For the Owners of 701 Coffee, Home is Where Your Work Is
The Brereton family, (l to r) Dietra, Rachel, Kiyah, Sara Mae and Keetn, say they benefit from the close quarters of having their home above their coffee shop 701 Coffee.
It’s a really good thing that the Brereton family likes each other. If they didn’t, it could get pretty ugly, with the six of them living together in a studio apartment above their family-run café, 701 Coffee.
But the reality of renting separate spaces for home and work was unaffordable, so the two had to be commingled if the Breretons wanted to pursue their dream of opening a café. So in the fall of 2014, the family moved from their three-bedroom apartment to the studio on the corner of East Cherry Street and 23rd Avenue in the Central District and began fixing up the café below them.
A year ago, 701 Coffee — which serves vegan coffee drinks, smoothies, pastries, sandwiches and other foods — opened its doors.
When resources are limited, “you have to make those compromises,” says owner Sara Mae Brereton. “This is the way that a lot of small businesses start off, but people don’t talk about it.”
Brereton, who worked hanging drywall for 20 years, was eager to move into a career she loved.
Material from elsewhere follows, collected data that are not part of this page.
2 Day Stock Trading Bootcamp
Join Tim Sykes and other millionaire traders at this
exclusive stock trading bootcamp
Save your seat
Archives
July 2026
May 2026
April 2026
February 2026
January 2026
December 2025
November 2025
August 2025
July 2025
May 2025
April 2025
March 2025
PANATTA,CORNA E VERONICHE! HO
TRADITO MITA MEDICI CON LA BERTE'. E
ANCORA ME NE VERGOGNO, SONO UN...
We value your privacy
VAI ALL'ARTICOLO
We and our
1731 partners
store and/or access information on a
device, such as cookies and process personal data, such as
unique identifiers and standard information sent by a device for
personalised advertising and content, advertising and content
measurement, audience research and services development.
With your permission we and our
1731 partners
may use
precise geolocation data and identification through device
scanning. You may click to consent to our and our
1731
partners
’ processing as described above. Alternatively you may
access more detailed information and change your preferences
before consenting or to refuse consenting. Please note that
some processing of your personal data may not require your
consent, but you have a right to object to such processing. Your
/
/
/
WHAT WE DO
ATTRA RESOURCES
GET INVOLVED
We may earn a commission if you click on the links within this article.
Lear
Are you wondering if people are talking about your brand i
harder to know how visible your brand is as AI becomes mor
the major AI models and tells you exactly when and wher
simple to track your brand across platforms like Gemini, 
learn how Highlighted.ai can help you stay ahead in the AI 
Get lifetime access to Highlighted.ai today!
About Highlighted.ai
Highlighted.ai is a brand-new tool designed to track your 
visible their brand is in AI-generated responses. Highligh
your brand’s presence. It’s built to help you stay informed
Her wife, Rachel, is still a driver for UPS during the week, but works Saturdays at the café. Their kids — ages 18, 17 and twin 14-year-olds — help out too.
The family sold most of their belongings when they moved to the studio, and slowly began purchasing the café items they needed.
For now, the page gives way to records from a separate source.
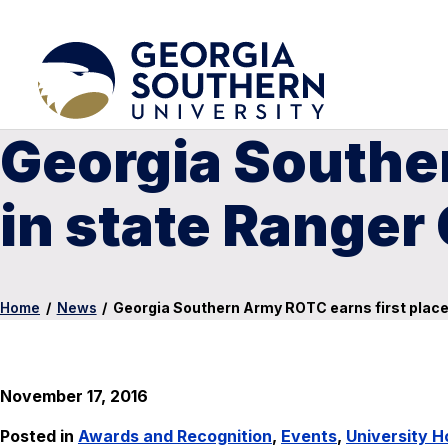
Georgia Souther
in state Ranger
Home
/
News
/
Georgia Southern Army ROTC earns first place
November 17, 2016
Posted in
Awards and Recognition
,
Events
,
University 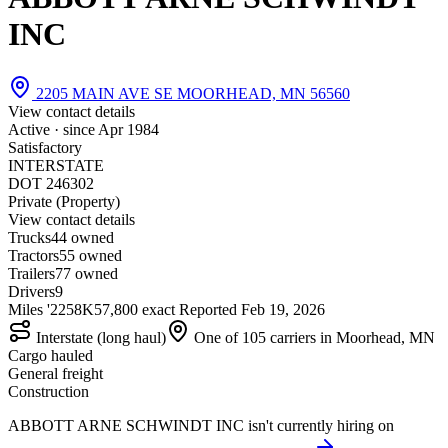
INC
2205 MAIN AVE SE MOORHEAD, MN 56560
View contact details
Active · since
Apr 1984
Satisfactory
INTERSTATE
DOT 246302
Private (Property)
View contact details
Trucks
4
4 owned
Tractors
5
5 owned
Trailers
7
7 owned
Drivers
9
Miles '22
58K
57,800 exact
Reported
Feb 19, 2026
Interstate (long haul)
One of 105 carriers in Moorhead, MN
Cargo hauled
General freight
Construction
ABBOTT ARNE SCHWINDT INC isn't currently hiring on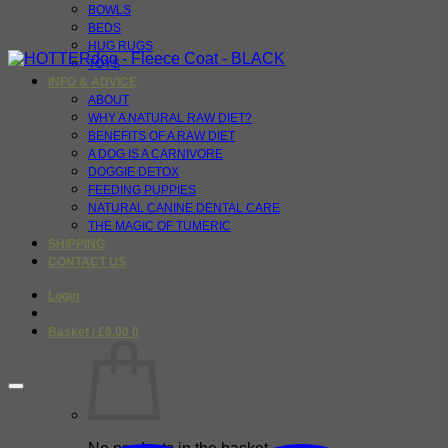
BOWLS
BEDS
HUG RUGS
TOYS
INFO & ADVICE
ABOUT
WHY A NATURAL RAW DIET?
BENEFITS OF A RAW DIET
A DOG IS A CARNIVORE
DOGGIE DETOX
FEEDING PUPPIES
NATURAL CANINE DENTAL CARE
THE MAGIC OF TUMERIC
SHIPPING
CONTACT US
Login
Basket /
£
0.00
0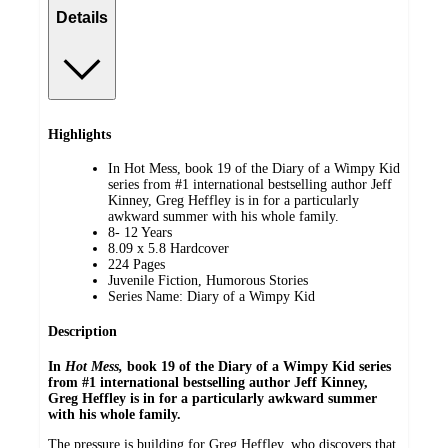
Details
Highlights
In Hot Mess, book 19 of the Diary of a Wimpy Kid
series from #1 international bestselling author Jeff
Kinney, Greg Heffley is in for a particularly
awkward summer with his whole family.
8- 12 Years
8.09 x 5.8 Hardcover
224 Pages
Juvenile Fiction, Humorous Stories
Series Name: Diary of a Wimpy Kid
Description
In
Hot Mess,
book 19 of the Diary of a Wimpy Kid series
from #1 international bestselling author Jeff Kinney,
Greg Heffley is in for a particularly awkward summer
with his whole family.
The pressure is building for Greg Heffley, who discovers that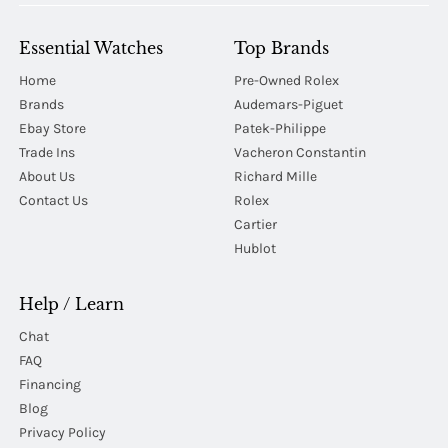
Essential Watches
Top Brands
Home
Pre-Owned Rolex
Brands
Audemars-Piguet
Ebay Store
Patek-Philippe
Trade Ins
Vacheron Constantin
About Us
Richard Mille
Contact Us
Rolex
Cartier
Hublot
Help / Learn
Chat
FAQ
Financing
Blog
Privacy Policy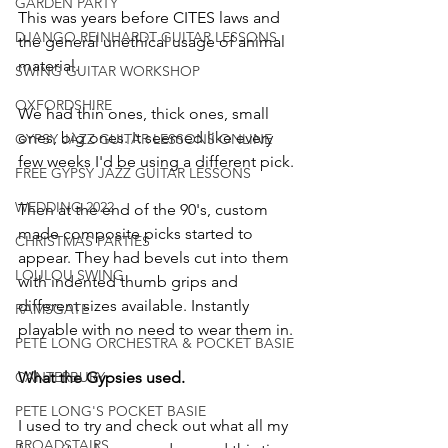
GARDEN PARTY
This was years before CITES laws and 
DJANGO REINHARDT GUITAR LESSONS
the general unethical usage of animal 
material.
SWING GUITAR WORKSHOP
OXFORDSHIRE
We had thin ones, thick ones, small 
ones, big ones. It seemed like every 
GYPSY JAZZ GUITAR LESSONS ONLINE
few weeks I'd be using a different pick.
FREE GYPSY JAZZ GUITAR LESSONS
WEDDING 2022
Then at the end of the 90's, custom 
made composite picks started to 
CHRISTMAS PARTIES
appear. They had bevels cut into them 
LOULOU SWING
with indented thumb grips and 
different sizes available. Instantly 
RAMSGATE
playable with no need to wear them in.
PETE LONG ORCHESTRA & POCKET BASIE
CANTERBURY
What the Gypsies used.
PETE LONG'S POCKET BASIE
I used to try and check out what all my 
BROADSTAIRS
Brereton says that she sometimes goes to other coffee shops when she needs a little space to get work done, but that the upsides to living in tight quarters outweigh the challenges.
“We have this idea in America that we need all of this space,” she says. “As stressful as it is sometimes for all of us, there is something about waking up in the morning and the heat is off, even in winter, and everybody’s body heat is warming the room, and everybody is here.
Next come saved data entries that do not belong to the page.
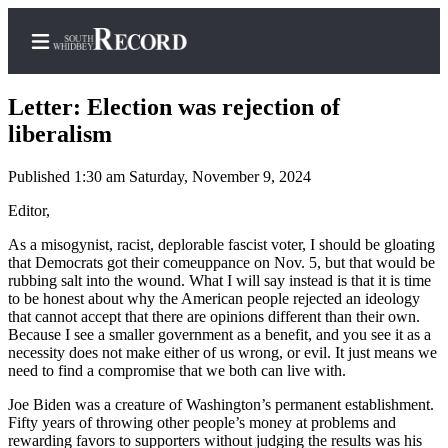
Letter: Election was rejection of
liberalism
Published 1:30 am Saturday, November 9, 2024
Home
Editor,
Search
As a misogynist, racist, deplorable fascist voter, I should be gloating
Newsletters
that Democrats got their comeuppance on Nov. 5, but that would be
rubbing salt into the wound. What I will say instead is that it is time
Subscriber
to be honest about why the American people rejected an ideology
Center
that cannot accept that there are opinions different than their own.
Because I see a smaller government as a benefit, and you see it as a
Subscribe
necessity does not make either of us wrong, or evil. It just means we
need to find a compromise that we both can live with.
My
Account
Joe Biden was a creature of Washington’s permanent establishment.
Fifty years of throwing other people’s money at problems and
rewarding favors to supporters without judging the results was his
Frequently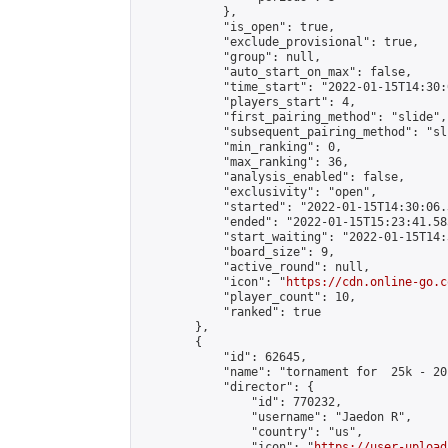
            },

            "is_open": true,

            "exclude_provisional": true,

            "group": null,

            "auto_start_on_max": false,

            "time_start": "2022-01-15T14:30:
            "players_start": 4,

            "first_pairing_method": "slide",

            "subsequent_pairing_method": "sli
            "min_ranking": 0,

            "max_ranking": 36,

            "analysis_enabled": false,

            "exclusivity": "open",

            "started": "2022-01-15T14:30:06.
            "ended": "2022-01-15T15:23:41.585
            "start_waiting": "2022-01-15T14:
            "board_size": 9,

            "active_round": null,

            "icon": "
https://cdn.online-go.c
            "player_count": 10,

            "ranked": true

        },

        {

            "id": 62645,

            "name": "tornament for  25k - 20k
            "director": {

                "id": 770232,

                "username": "Jaedon R",

                "country": "us",

                "icon": "
https://user-upload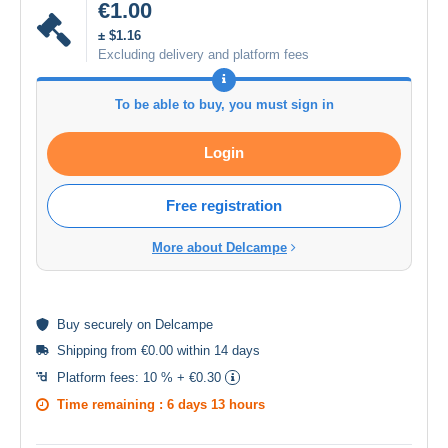
€1.00
± $1.16
Excluding delivery and platform fees
To be able to buy, you must sign in
Login
Free registration
More about Delcampe
Buy
securely
on Delcampe
Shipping from €0.00 within 14 days
Platform fees:
10 % + €0.30
Time remaining :
6 days 13 hours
“I’m not saying I want to continue this,” she says, “but there’s an experience we get to have being in this confined space, a closeness that is not there in a three-bedroom apartment.”
The business got off to a strong start, Brereton says, and was welcomed by the community, which includes Garfield High School, kitty-corner from the café. They were serving up to 80 customers a day, but the business has taken a serious hit recently due to a road construction project that’s tearing up 23rd Avenue.
The family had hoped they’d soon be able to move out of the studio and turn it into a bakery and area to prepare their homemade chai, but that plan is on hold. The Breretons and other business owners suffering due to the road project are asking the city for financial help.
Brereton is hopeful that the café will survive and they’ll earn enough to find a larger home. “Everyone is looking forward to moving into a bigger place eventually,” she says. “I said when we do, everyone is going to feel a little lonely.”